Court documents say that:
“On or about Oct. 4, 2010, after Mix learned that his electronic files were to be collected by a vendor working for BP’s lawyers, Mix allegedly deleted on his iPhone a text string containing more than 200 text messages with a BP supervisor. The deleted texts, some of which were recovered forensically, included sensitive internal BP information collected in real-time as the Top Kill operation was occurring, which indicated that Top Kill was failing. Among other things, Mix deleted a text he had sent on the evening of May 26, 2010, at the end of the first day of Top Kill. In the text, Mix stated, among other things, “Too much flowrate – over 15,000.” Before Top Kill commenced, Mix and other engineers had concluded internally that Top Kill was unlikely to succeed if the flow rate was greater than 15,000 barrels of oil per day (BOPD). At the time, BP’s public estimate of the flow rate was 5,000 BOPD – three times lower than the minimum flow rate indicated in Mix’s text.”
“…on or about Aug. 19, 2011, after learning that his iPhone was about to be imaged by a vendor working for BP’s outside counsel, Mix allegedly deleted a text string containing more than 100 text messages with a BP contractor with whom Mix had worked on various issues concerning how much oil was flowing from the Macondo well after the blowout. By the time Mix deleted those texts, he had received numerous legal hold notices requiring him to preserve such data and had been communicating with a criminal defense lawyer in connection with the pending grand jury investigation of the Deepwater Horizon disaster.”
If convicted, Mix faces a maximum penalty of 20 years in prison and a fine of up to $250,000 as to each count.
The BP oil-spill disaster continues to be controversial, because it is the basis of the Obama administration’s slowing or outright refusal to grant drilling permits in the Gulf, even after it was ordered to continue to do so by a federal judge.
Laurel Brubaker Calkins of Bloomberg.com reported last year that: “…Interior Department regulators acted with “determined disregard” by lifting and reinstituting a series of policy changes that restricted offshore drilling, following the worst offshore oil spill in U.S. history, U.S. District Judge, Martin Feldman of New Orleans ruled…”
“Feldman overturned the initial ban as overly broad on June 22, after the offshore-drilling industry and Gulf Coast political and business leaders challenged it. U.S. Interior Secretary Kenneth Salazar said later that day that he would “issue a new order in the coming days that eliminates any doubt that a moratorium is needed, appropriate, and within our authorities.”

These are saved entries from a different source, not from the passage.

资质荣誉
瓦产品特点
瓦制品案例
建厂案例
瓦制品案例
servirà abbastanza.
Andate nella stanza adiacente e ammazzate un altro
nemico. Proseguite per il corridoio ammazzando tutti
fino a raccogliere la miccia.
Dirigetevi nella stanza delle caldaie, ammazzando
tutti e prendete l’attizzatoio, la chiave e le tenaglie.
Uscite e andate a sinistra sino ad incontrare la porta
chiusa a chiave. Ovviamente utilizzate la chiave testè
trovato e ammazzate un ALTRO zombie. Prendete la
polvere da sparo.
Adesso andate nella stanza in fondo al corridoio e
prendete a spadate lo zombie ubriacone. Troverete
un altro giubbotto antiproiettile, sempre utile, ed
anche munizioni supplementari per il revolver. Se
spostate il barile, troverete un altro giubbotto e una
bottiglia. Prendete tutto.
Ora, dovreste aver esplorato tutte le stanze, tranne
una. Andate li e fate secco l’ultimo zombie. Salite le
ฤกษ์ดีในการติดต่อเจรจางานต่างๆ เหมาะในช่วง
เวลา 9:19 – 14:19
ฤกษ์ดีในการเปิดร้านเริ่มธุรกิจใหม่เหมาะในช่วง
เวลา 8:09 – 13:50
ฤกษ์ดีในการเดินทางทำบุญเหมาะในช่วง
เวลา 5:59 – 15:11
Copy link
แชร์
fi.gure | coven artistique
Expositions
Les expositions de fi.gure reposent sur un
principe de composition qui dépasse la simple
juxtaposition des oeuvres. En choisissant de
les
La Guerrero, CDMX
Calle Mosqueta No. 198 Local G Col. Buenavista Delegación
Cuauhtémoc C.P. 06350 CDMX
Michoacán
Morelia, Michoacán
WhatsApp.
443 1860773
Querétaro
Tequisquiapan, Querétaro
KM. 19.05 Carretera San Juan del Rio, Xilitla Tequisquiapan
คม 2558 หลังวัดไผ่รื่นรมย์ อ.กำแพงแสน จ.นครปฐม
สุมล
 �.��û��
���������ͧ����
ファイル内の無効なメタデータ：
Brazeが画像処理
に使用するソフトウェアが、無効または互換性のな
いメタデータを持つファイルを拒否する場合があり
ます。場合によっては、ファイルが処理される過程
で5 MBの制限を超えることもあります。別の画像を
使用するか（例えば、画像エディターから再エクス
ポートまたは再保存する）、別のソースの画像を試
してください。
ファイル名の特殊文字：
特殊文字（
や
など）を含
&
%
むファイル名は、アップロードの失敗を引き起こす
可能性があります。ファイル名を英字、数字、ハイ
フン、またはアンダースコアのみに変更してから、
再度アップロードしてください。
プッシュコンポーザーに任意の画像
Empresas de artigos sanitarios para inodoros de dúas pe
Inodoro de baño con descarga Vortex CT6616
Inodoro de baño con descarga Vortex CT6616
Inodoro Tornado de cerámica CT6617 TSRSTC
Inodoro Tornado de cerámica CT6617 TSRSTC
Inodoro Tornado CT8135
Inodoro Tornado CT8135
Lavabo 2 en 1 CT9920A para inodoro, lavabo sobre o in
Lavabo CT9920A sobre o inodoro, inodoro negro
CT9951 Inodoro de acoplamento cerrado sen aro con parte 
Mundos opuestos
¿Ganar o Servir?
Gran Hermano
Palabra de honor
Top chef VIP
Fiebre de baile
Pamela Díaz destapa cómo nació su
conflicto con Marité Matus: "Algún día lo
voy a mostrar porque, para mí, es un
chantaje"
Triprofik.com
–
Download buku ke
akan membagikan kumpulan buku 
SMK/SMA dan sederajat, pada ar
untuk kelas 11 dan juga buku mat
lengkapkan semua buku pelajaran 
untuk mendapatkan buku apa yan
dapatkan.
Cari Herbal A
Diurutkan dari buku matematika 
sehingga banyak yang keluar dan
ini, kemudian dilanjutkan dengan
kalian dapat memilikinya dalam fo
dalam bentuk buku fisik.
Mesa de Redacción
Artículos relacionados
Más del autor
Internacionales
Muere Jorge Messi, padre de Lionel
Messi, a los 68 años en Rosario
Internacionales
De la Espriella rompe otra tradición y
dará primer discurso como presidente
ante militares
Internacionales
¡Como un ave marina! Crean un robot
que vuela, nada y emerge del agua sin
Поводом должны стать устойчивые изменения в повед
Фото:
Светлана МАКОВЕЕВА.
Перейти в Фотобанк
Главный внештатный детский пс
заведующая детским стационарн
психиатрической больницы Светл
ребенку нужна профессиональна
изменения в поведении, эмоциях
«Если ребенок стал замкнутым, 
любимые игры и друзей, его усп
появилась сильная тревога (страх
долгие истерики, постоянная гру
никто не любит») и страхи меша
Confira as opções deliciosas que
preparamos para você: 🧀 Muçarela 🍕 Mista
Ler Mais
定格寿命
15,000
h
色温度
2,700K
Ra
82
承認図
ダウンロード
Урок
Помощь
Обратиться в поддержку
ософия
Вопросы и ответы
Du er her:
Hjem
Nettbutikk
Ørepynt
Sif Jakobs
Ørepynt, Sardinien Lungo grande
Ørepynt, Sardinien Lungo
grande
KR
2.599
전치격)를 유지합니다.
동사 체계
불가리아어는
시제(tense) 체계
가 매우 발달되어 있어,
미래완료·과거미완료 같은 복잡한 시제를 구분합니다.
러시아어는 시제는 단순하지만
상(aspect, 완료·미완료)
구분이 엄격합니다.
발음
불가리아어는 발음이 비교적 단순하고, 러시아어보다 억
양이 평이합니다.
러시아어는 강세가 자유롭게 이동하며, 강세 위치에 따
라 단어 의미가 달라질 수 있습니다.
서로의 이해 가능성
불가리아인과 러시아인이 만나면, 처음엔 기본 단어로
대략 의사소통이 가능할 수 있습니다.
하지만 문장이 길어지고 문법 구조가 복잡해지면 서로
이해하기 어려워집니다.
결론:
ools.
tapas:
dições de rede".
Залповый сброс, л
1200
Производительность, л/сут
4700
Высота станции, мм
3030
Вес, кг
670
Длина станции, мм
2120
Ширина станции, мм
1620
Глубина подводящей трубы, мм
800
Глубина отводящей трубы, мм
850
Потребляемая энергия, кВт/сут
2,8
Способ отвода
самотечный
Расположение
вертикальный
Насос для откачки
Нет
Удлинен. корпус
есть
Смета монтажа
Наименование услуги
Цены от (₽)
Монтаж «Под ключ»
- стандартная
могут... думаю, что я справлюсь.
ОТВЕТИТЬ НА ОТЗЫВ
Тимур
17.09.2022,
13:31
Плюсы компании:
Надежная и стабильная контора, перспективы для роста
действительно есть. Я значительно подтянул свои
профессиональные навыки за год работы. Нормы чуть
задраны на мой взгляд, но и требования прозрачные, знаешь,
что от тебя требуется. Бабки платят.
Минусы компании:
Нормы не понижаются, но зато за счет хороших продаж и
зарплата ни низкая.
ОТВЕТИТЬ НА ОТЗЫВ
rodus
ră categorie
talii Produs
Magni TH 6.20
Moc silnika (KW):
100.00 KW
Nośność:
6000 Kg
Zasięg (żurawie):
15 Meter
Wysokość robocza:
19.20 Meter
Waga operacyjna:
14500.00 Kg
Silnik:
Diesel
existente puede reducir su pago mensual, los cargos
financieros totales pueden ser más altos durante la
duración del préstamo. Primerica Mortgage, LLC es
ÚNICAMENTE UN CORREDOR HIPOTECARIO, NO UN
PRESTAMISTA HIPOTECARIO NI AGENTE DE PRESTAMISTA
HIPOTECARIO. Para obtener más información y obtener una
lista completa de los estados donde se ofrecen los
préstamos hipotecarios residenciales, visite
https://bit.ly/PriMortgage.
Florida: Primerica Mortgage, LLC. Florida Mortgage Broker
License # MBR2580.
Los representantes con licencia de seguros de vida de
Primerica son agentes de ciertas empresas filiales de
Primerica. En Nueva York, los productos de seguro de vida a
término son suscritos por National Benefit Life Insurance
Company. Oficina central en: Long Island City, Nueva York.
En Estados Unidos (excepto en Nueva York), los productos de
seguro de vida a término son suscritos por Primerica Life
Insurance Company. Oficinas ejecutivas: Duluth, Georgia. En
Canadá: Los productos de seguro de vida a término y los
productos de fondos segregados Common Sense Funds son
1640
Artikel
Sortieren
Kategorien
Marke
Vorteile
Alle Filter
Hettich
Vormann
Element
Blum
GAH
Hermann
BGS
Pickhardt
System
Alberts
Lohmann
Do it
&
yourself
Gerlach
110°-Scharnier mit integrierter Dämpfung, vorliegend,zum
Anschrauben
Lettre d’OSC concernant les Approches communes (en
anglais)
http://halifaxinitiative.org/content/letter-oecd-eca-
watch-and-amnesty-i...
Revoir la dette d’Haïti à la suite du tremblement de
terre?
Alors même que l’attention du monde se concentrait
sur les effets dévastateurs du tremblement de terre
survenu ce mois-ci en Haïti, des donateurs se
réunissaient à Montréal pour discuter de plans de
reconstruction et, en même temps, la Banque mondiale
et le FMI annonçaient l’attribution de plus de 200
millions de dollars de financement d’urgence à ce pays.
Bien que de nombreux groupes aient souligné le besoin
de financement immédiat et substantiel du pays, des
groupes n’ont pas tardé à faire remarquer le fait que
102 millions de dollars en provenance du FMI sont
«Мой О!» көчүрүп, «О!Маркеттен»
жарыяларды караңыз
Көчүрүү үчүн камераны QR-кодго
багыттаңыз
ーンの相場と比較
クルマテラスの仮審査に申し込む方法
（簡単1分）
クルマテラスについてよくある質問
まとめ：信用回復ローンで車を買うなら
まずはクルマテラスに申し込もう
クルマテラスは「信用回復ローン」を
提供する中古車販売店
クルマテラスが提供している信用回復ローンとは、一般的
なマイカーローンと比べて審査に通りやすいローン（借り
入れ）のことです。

In July, Salazar instituted a second drilling moratorium that was also challenged by an industry lawsuit claiming the ban was harming the Gulf Coast economy, which is heavily dependent on deepwater drilling activities. That ban was rescinded in October, before Feldman could rule on its validity…Feldman later ruled that enhanced drilling safety rules Salazar imposed to permit companies to resume offshore exploration violated federal law, and he struck down those as well. Opponents of those rules complained to Feldman that regulators were continuing to block the resumption of drilling after Feldman’s rulings…“President Obama claims to have lifted the Gulf moratorium, yet not a single deepwater permit has been issued in nine months,” Jim Adams, the association’s [Offshore Marine Service Association] president, said in a release after the ruling. “As a result, thousands of workers are out of jobs, Americans are paying more for gasoline and heating oil, and our nation is becoming even more dependent on unstable nations for our energy needs.”